While not a comprehensive list, the following undergraduate courses reflect the themes of the Ordered Liberty Project. Courses like these invite students to grapple with enduring questions about freedom, citizenship, morality, and democracy from multiple disciplinary perspectives. Together, they embody the spirit of the Ordered Liberty Project by cultivating the habits of mind and civic virtues that sustain a free and self-governing society.

1776, Then and Now

(Spring 2026 only)

This course, being offered during America’s 250th anniversary, will explore the origin of the United States through the lens of the American Revolution. The class will examine the founding of the U.S. from multiple perspectives and points of view, as well as the continuing relevance and consequences of those events. What happened, how did it happen, and why does it still matter?

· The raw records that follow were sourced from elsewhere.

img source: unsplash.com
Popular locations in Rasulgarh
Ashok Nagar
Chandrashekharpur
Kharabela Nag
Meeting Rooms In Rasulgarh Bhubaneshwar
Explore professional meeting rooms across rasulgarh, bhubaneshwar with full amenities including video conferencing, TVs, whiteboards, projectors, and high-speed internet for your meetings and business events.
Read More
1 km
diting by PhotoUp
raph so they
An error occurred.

With lectures by renowned professors from WashU and around the country, we will invite students to investigate broad-ranging viewpoints on the American Revolution and independence.

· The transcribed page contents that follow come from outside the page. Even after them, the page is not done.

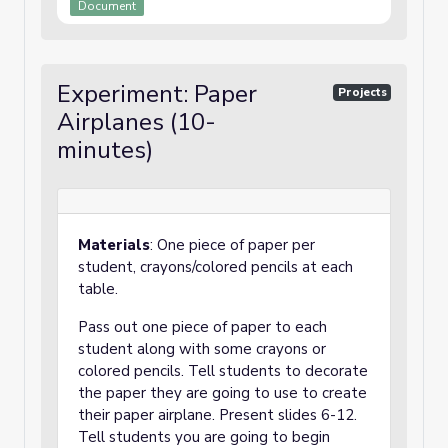
Document
Experiment: Paper
Projects
Airplanes (10-
minutes)
Materials
: One piece of paper per
student, crayons/colored pencils at each
table.
Pass out one piece of paper to each
student along with some crayons or
colored pencils. Tell students to decorate
the paper they are going to use to create
their paper airplane. Present slides 6-12.
Tell students you are going to begin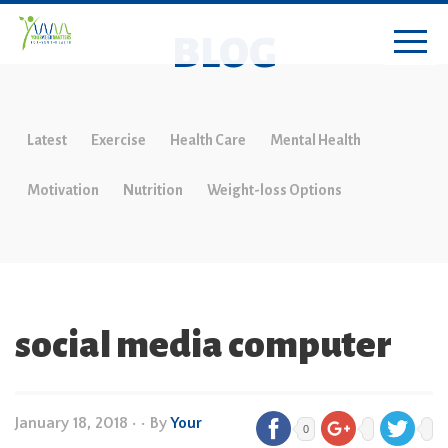
BLOG
Latest
Exercise
Health Care
Mental Health
Motivation
Nutrition
Weight-loss Options
social media computer
January 18, 2018
•
• By
Your
0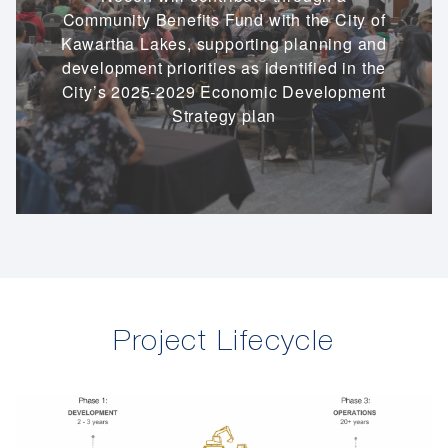
Community Benefits Fund with the City of
Kawartha Lakes, supporting planning and
development priorities as identified in the
City’s 2025-2029 Economic Development
Strategy plan
Project Lifecycle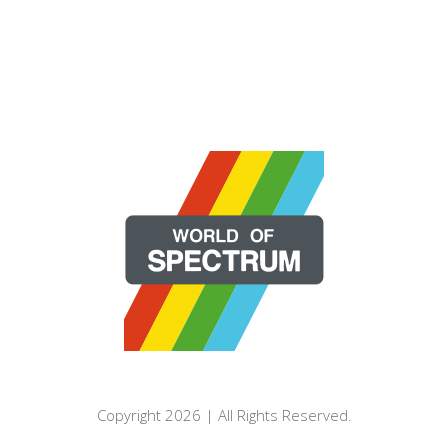
Copyright 2026 | All Rights Reserved.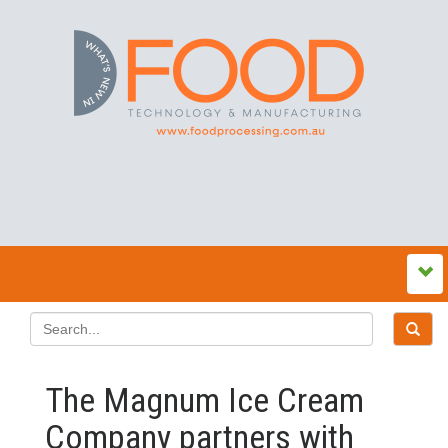
The Magnum Ice Cream
Company partners with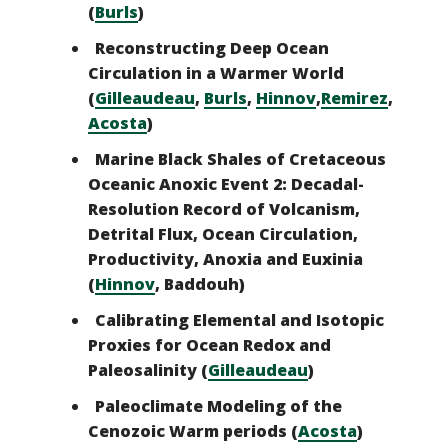
(
Burls
)
Reconstructing Deep Ocean
Circulation in a Warmer World
(
Gilleaudeau
,
Burls
,
Hinnov
,
Remirez
,
Acosta
)
Marine Black Shales of Cretaceous
Oceanic Anoxic Event 2: Decadal-
Resolution Record of Volcanism,
Detrital Flux, Ocean Circulation,
Productivity, Anoxia and Euxinia
(
Hinnov
, Baddouh)
Calibrating Elemental and Isotopic
Proxies for Ocean Redox and
Paleosalinity
(
Gilleaudeau
)
Paleoclimate Modeling of the
Cenozoic Warm periods (
Acosta
)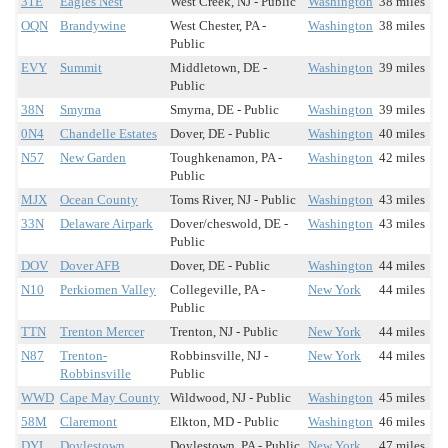
31E
Eagles Nest
West Creek, NJ - Public
Washington
38 miles
OQN
Brandywine
West Chester, PA -
Washington
38 miles
Public
EVY
Summit
Middletown, DE -
Washington
39 miles
Public
38N
Smyrna
Smyrna, DE - Public
Washington
39 miles
0N4
Chandelle Estates
Dover, DE - Public
Washington
40 miles
N57
New Garden
Toughkenamon, PA -
Washington
42 miles
Public
MJX
Ocean County
Toms River, NJ - Public
Washington
43 miles
33N
Delaware Airpark
Dover/cheswold, DE -
Washington
43 miles
Public
DOV
Dover AFB
Dover, DE - Public
Washington
44 miles
N10
Perkiomen Valley
Collegeville, PA -
New York
44 miles
Public
TTN
Trenton Mercer
Trenton, NJ - Public
New York
44 miles
N87
Trenton-
Robbinsville, NJ -
New York
44 miles
Robbinsville
Public
WWD
Cape May County
Wildwood, NJ - Public
Washington
45 miles
58M
Claremont
Elkton, MD - Public
Washington
46 miles
DYL
Doylestown
Doylestown, PA - Public
New York
47 miles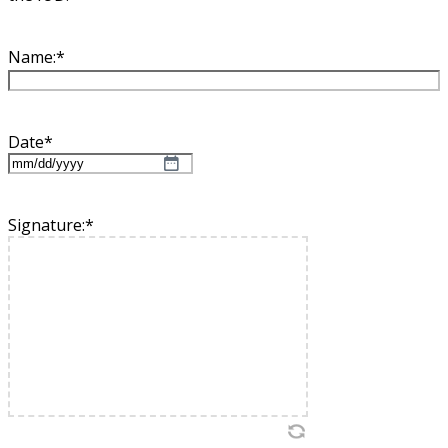
Name:
*
Date
*
MM
slash
DD
Signature:
*
slash
YYYY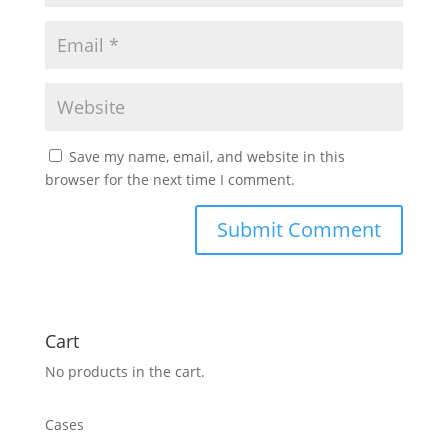
Save my name, email, and website in this
browser for the next time I comment.
Cart
No products in the cart.
Cases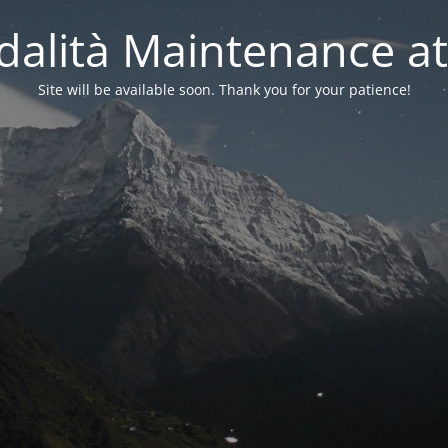
alità Maintenance at
Site will be available soon. Thank you for your patience!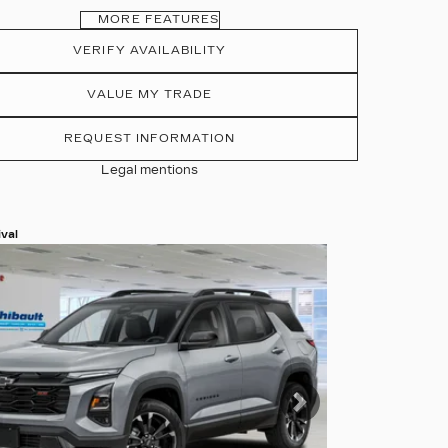
MORE FEATURES
VERIFY AVAILABILITY
VALUE MY TRADE
REQUEST INFORMATION
Legal mentions
val
 more photos
 MORE
evious
Next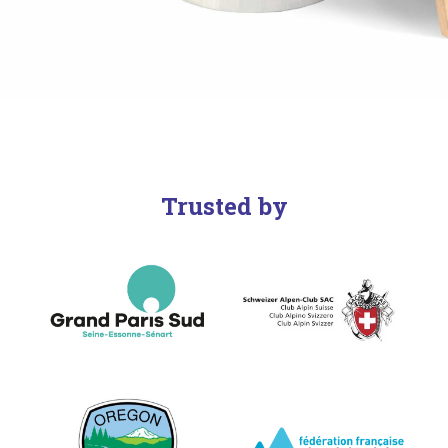
Trusted by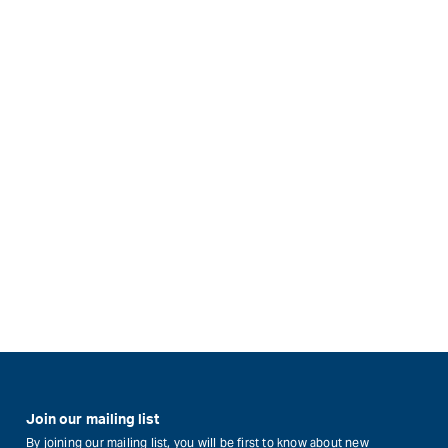
Join our mailing list
By joining our mailing list, you will be first to know about new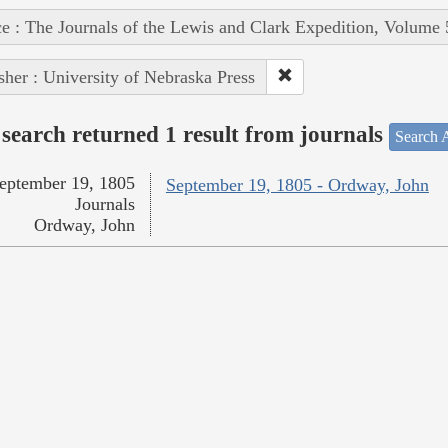
e : The Journals of the Lewis and Clark Expedition, Volume 
sher : University of Nebraska Press
search returned 1 result from journals
Search A
eptember 19, 1805
September 19, 1805 - Ordway, John
Journals
Ordway, John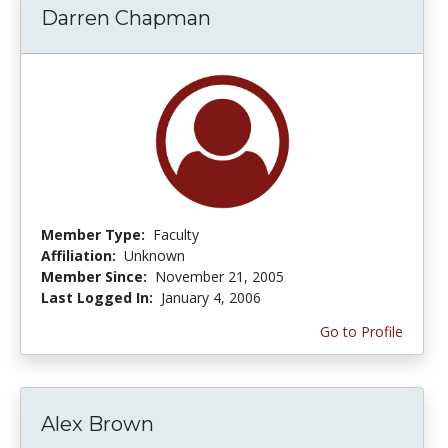
Darren Chapman
Member Type:
Faculty
Affiliation:
Unknown
Member Since:
November 21, 2005
Last Logged In:
January 4, 2006
Go to Profile
Alex Brown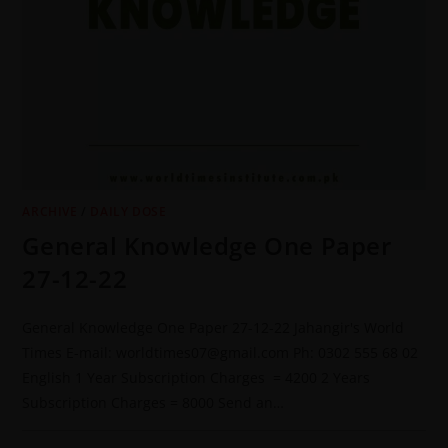
ARCHIVE
/
DAILY DOSE
General Knowledge One Paper
27-12-22
General Knowledge One Paper 27-12-22 Jahangir's World
Times E-mail: worldtimes07@gmail.com Ph: 0302 555 68 02
English 1 Year Subscription Charges = 4200 2 Years
Subscription Charges = 8000 Send an…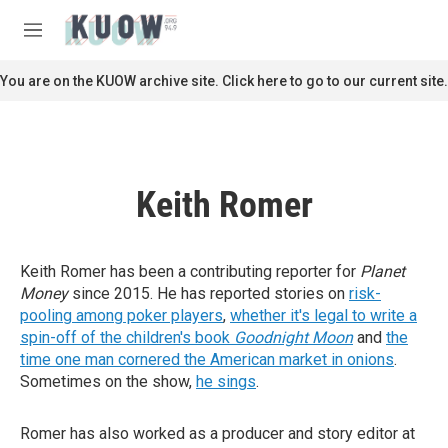
Skip to main content
S
e
M
a
e
r
n
You are on the KUOW archive site. Click here to go to our current site.
c
u
h
u
e
r
Keith Romer
y
Keith Romer has been a contributing reporter for
Planet
Money
since 2015. He has reported stories on
risk-
pooling among poker players
,
whether it's legal to write a
spin-off of the children's book
Goodnight Moon
and
the
time one man cornered the American market in onions
.
Sometimes on the show,
he sings
.
Romer has also worked as a producer and story editor at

Disagreement, Extremism, and Polarization

In this course, students will study disagreement, extremism, and polarization using insights and methods from philosophy, political science, and empirical psychology, with the aim of understanding these phenomena and the social and political challenges they pose. Questions will include whether it is possible for reasonable people to disagree, whether democratic deliberation requires a background of agreement or shared facts, how our moral psychology shapes our political beliefs, whether prejudice and bias can be eliminated from political thinking, and whether there are some political positions that are so extreme they should not be taken seriously.

Free Speech from Spinoza to Trump

This course introduces students to contemporary issues of free speech, including hate speech, the freedom to protest, and social media regulation, and provides a survey of the philosophical and legal history of the principle of freedom of expression. Students will study what Baruch Spinoza, John Locke, John Stuart Mill, and the U.S. Supreme Court have said about free speech over the years, before turning to contemporary debates about the validity and scope of free speech.

Free Speech on Campus

Co-taught by Chancellor Andrew Martin and Lee Epstein, the Ethan A.H. Shepley Distinguished University Professor, this course, through a series of case studies, explores how the First Amendment’s guarantees of freedom of speech and association play out in colleges and universities. Readings consist of court decisions, theories, and commentary on free expression, as well as background material on the real-world controversies we analyze.

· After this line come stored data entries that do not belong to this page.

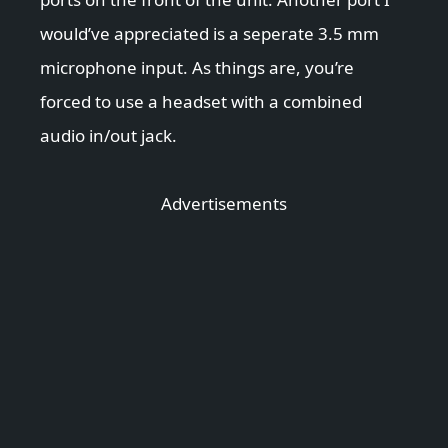
would’ve appreciated is a seperate 3.5 mm
microphone input. As things are, you’re
forced to use a headset with a combined
audio in/out jack.
Advertisements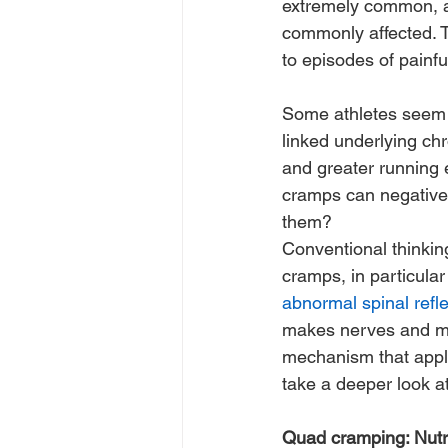
extremely common, a
commonly affected. T
to episodes of painfu
Some athletes seem 
linked underlying chr
and greater running e
cramps can negativel
them? 
Conventional thinkin
cramps, in particular
abnormal spinal refle
makes nerves and mus
mechanism that applies 
take a deeper look a
Quad cramping: Nutri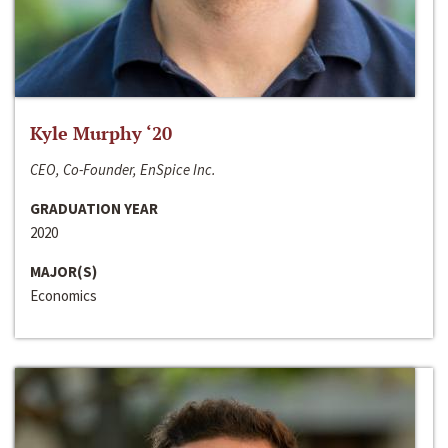
Kyle Murphy ‘20
CEO, Co-Founder, EnSpice Inc.
GRADUATION YEAR
2020
MAJOR(S)
Economics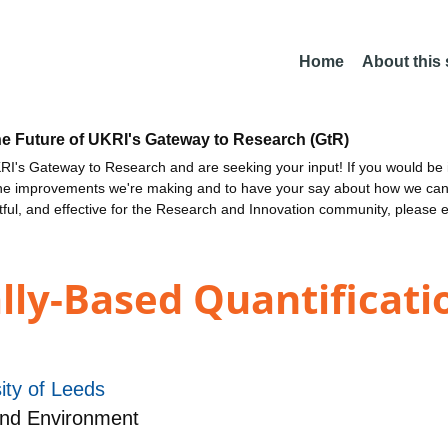
Home
About this
he Future of UKRI's Gateway to Research (GtR)
I's Gateway to Research and are seeking your input! If you would be i
the improvements we're making and to have your say about how we c
ctful, and effective for the Research and Innovation community, please 
ly-Based Quantificati
ity of Leeds
and Environment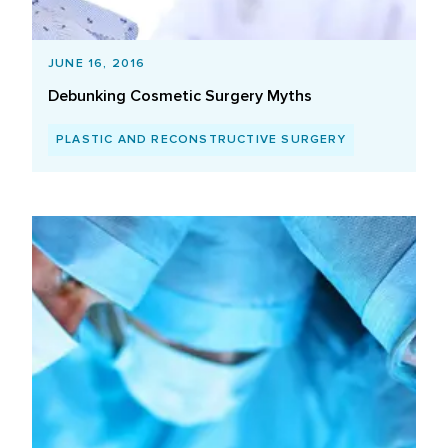
JUNE 16, 2016
Debunking Cosmetic Surgery Myths
PLASTIC AND RECONSTRUCTIVE SURGERY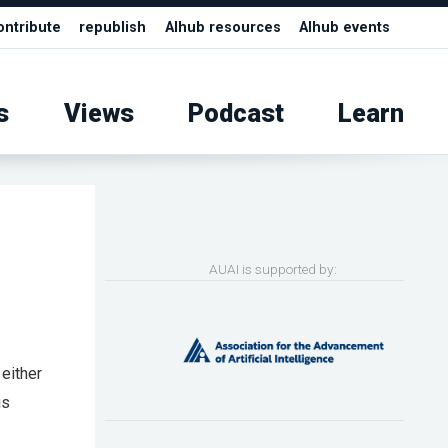
ontribute
republish
AIhub resources
AIhub events
s
Views
Podcast
Learn
AUAI is supported by:
 either
is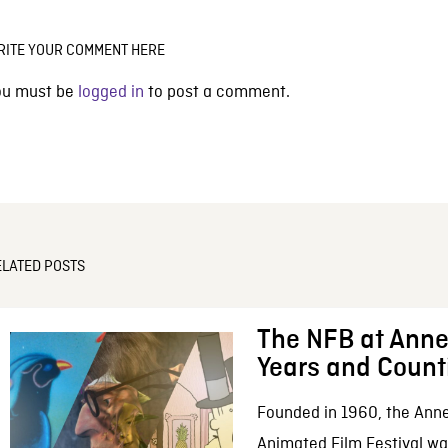
RITE YOUR COMMENT HERE
ou must be
logged in
to post a comment.
ELATED POSTS
The NFB at Anne
Years and Count
Founded in 1960, the Anne
Animated Film Festival was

History of Political Thought

This course offers a critical introduction to the main issues and debates in western political theory, including but not limited to the topics of justice, legitimacy, equality, democracy, liberty, sovereignty, and the role of history in the political and social world. This course is designed to be the first in a three-semester sequence on the history of political thought. The first semester begins with ancient Greek political thought and follows its development up to the early 16th century.

Morality & Markets

Co-taught by English and business faculty, this course uses literature, film, and television to examine and better understand the complex pressures that inform moral choices in a market society. By drawing on tools from modern psychology and business strategy, students learn to think more critically about the relationship between individual morality, free markets, and the societies they both inhabit.

Public Opinion and American Democracy

This course focuses on three key questions in the field of American political behavior: How do we measure public opinion? Which elected officials listen to public opinion? And how can we change public opinion? Students begin the semester by writing letters to each other explaining their political beliefs — a project inspired by Founding Fathers John Adams and Thomas Jefferson. Adams famously wrote to Jefferson, “You and I ought not to die before we have explained ourselves to each other.” Jefferson later echoed the statement.

Social Identity and Democratic Deliberation

In this course, students will be exposed to theories of democratic deliberation, standpoint theories in epistemology, and theories of epistemic injustice, and they will be asked to explore several ameliorative theories. Democracy is committed to citizens’ status as political equals, including the right to have an equal say in determining our joint political future. But many core deliberative practices, including argument and testimony, are distorted by individuals’ social identities. The class will proceed according to the following questions: How should argument and testimony work in a democracy? How does social identity, including gender, race, and class, impact us as political agents within a deliberative context? How does our social identity affect our practices of knowledge acquisition, maintenance, and transmission?

The Good Life Between Religion and Politics

This course considers the way religious and political thought has shaped considerations of the classical ethical question of how we should live, and the ways that ethics have often served to connect religion and politics in thought and practice. Do we need a religious basis to answer ethical questions, or can we determine how to live without religious sources of authority? On what basis, and with what capacities, can we imagine new answers to ethical questions — in community or on our own? Taking a philosophical approach through both classic and modern texts, we will consider a range of answers to the question of how we should live, and a range of strategies for imagining the inquiry.

The Practice of Citizenship

This course examines citizenship as both a practice of democratic life and a solution to cooperation problems. It integrates political theory, American political voices, and empirical political science to ask the following questions: What civic capacities sustain democracy, and what obligations do citizens and institutions share in cultivating them? Students engage with classic political thinkers from Aristotle to Martin Luther King Jr., analyze modern empirical studies on trust, polarization, and civic education, and reflect on WashU’s role in preparing citizens.